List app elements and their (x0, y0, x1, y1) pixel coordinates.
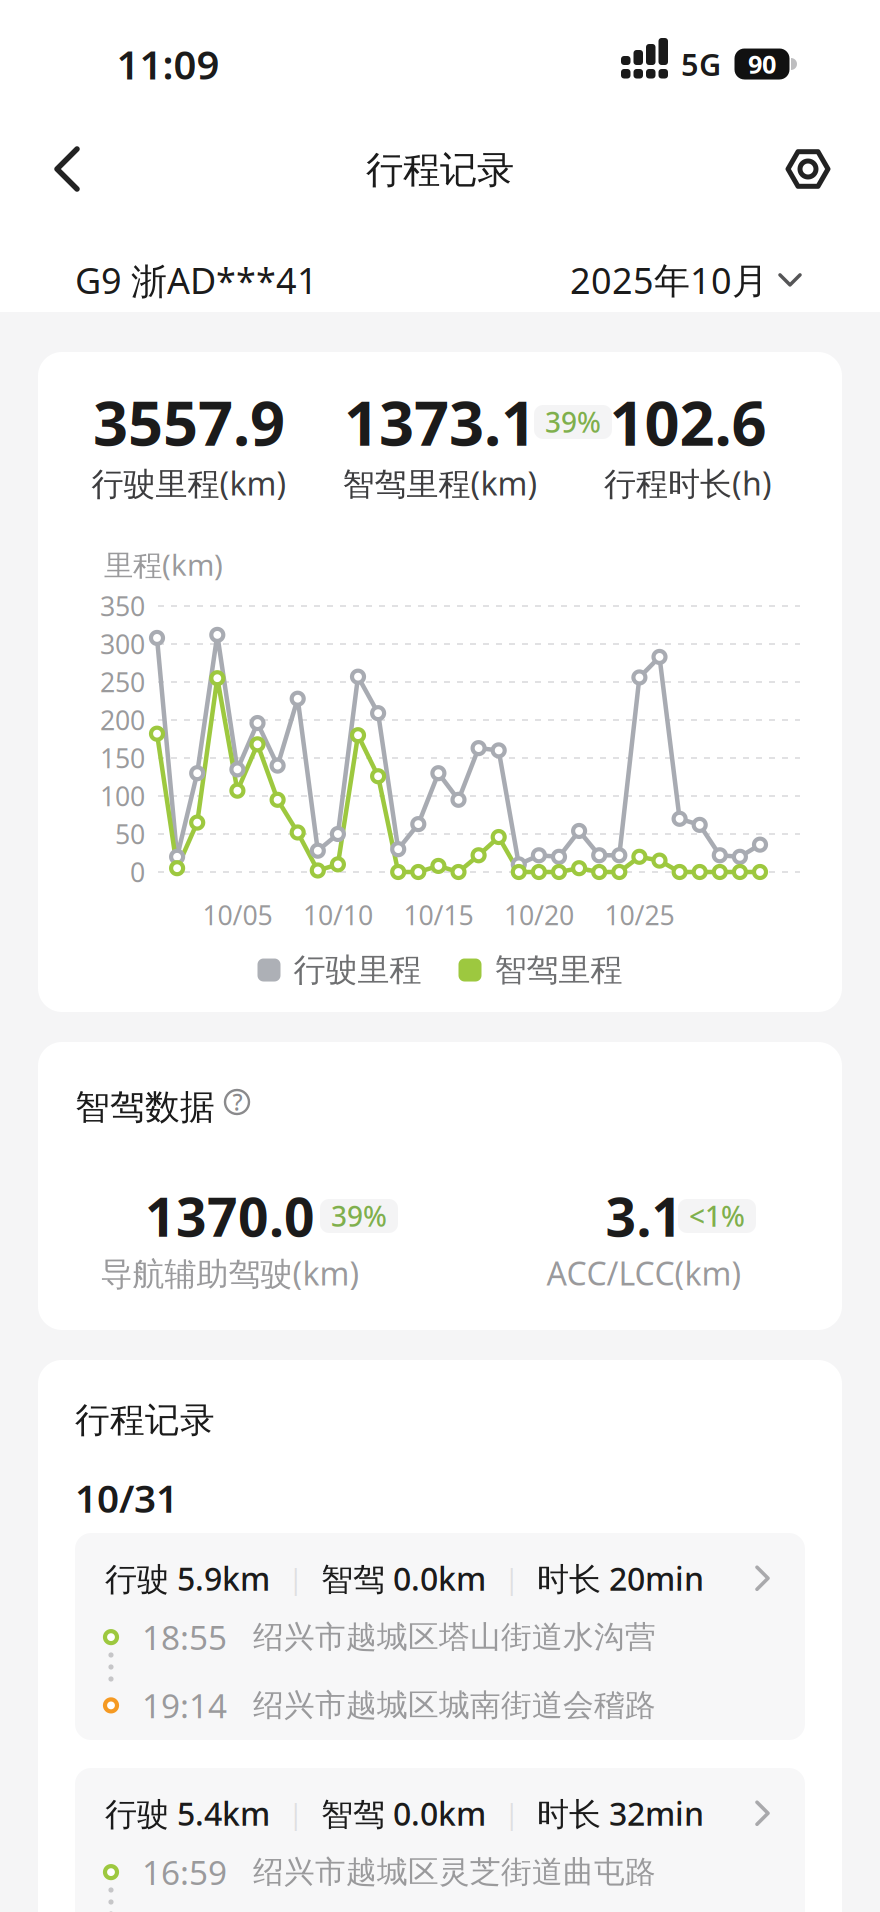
staticText: 100 (100, 778, 145, 814)
staticText: 150 (100, 740, 145, 776)
staticText: 250 (100, 664, 145, 700)
staticText: 绍兴市越城区塔山街道水沟营 (253, 1618, 656, 1656)
staticText: 智驾 0.0km (321, 1792, 486, 1834)
staticText: 10/31 (75, 1472, 178, 1523)
staticText: 行驶 5.9km (105, 1557, 270, 1600)
button[interactable]: Back (32, 135, 102, 203)
staticText: 3.1 (606, 1181, 682, 1251)
staticText: 1373.1 (344, 381, 536, 463)
staticText: 时长 32min (537, 1792, 704, 1834)
staticText: 智驾里程(km) (342, 462, 538, 504)
staticText: 200 (100, 702, 145, 738)
staticText: 智驾 0.0km (321, 1557, 486, 1600)
staticText: 行驶里程 (294, 950, 422, 990)
staticText: 智驾数据 (75, 1086, 215, 1129)
staticText: 绍兴市越城区灵芝街道曲屯路 (253, 1853, 656, 1891)
staticText: G9 浙AD***41 (75, 256, 318, 304)
button[interactable]: 行驶 5.9km (75, 1533, 805, 1740)
staticText: 智驾里程 (494, 950, 622, 990)
staticText: 里程(km) (104, 545, 223, 584)
staticText: 10/25 (604, 897, 674, 933)
staticText: 5G (681, 44, 721, 84)
staticText: 时长 20min (537, 1557, 704, 1600)
staticText: 10/05 (202, 897, 272, 933)
staticText: | (288, 1795, 303, 1832)
staticText: 0 (130, 854, 145, 890)
button[interactable]: 行驶 5.4km (75, 1768, 805, 1912)
staticText: 300 (100, 626, 145, 662)
staticText: 39% (331, 1197, 387, 1235)
staticText: 行程时长(h) (604, 462, 772, 504)
staticText: | (288, 1560, 303, 1597)
staticText: 10/20 (504, 897, 574, 933)
staticText: 1370.0 (145, 1181, 315, 1251)
staticText: <1% (689, 1197, 745, 1235)
staticText: 2025年10月 (570, 256, 768, 304)
staticText: 50 (115, 816, 145, 852)
staticText: 350 (100, 588, 145, 624)
staticText: 11:09 (116, 37, 220, 90)
staticText: 10/10 (303, 897, 373, 933)
staticText: | (504, 1560, 519, 1597)
button[interactable]: Settings (775, 136, 841, 202)
staticText: 行驶里程(km) (92, 462, 286, 504)
staticText: 3557.9 (93, 381, 285, 463)
staticText: 102.6 (610, 381, 766, 463)
staticText: 90 (748, 47, 776, 81)
staticText: 行驶 5.4km (105, 1792, 270, 1834)
button[interactable]: 2025年10月 (570, 256, 802, 304)
staticText: 18:55 (142, 1615, 227, 1659)
staticText: 16:59 (142, 1850, 227, 1894)
staticText: 行程记录 (366, 147, 514, 193)
staticText: 行程记录 (75, 1399, 215, 1442)
staticText: 绍兴市越城区城南街道会稽路 (253, 1687, 656, 1724)
staticText: | (504, 1795, 519, 1832)
staticText: ACC/LCC(km) (546, 1252, 742, 1294)
button[interactable]: Help (223, 1088, 251, 1116)
staticText: 19:14 (142, 1683, 227, 1728)
staticText: 39% (545, 403, 601, 441)
staticText: 导航辅助驾驶(km) (100, 1252, 360, 1294)
staticText: 10/15 (403, 897, 473, 933)
staticText: ? (232, 1087, 242, 1117)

--*--

What this task involves:
Count the lines in the listing that hold the word "智驾里程", then give the number and nothing else.

Result:
2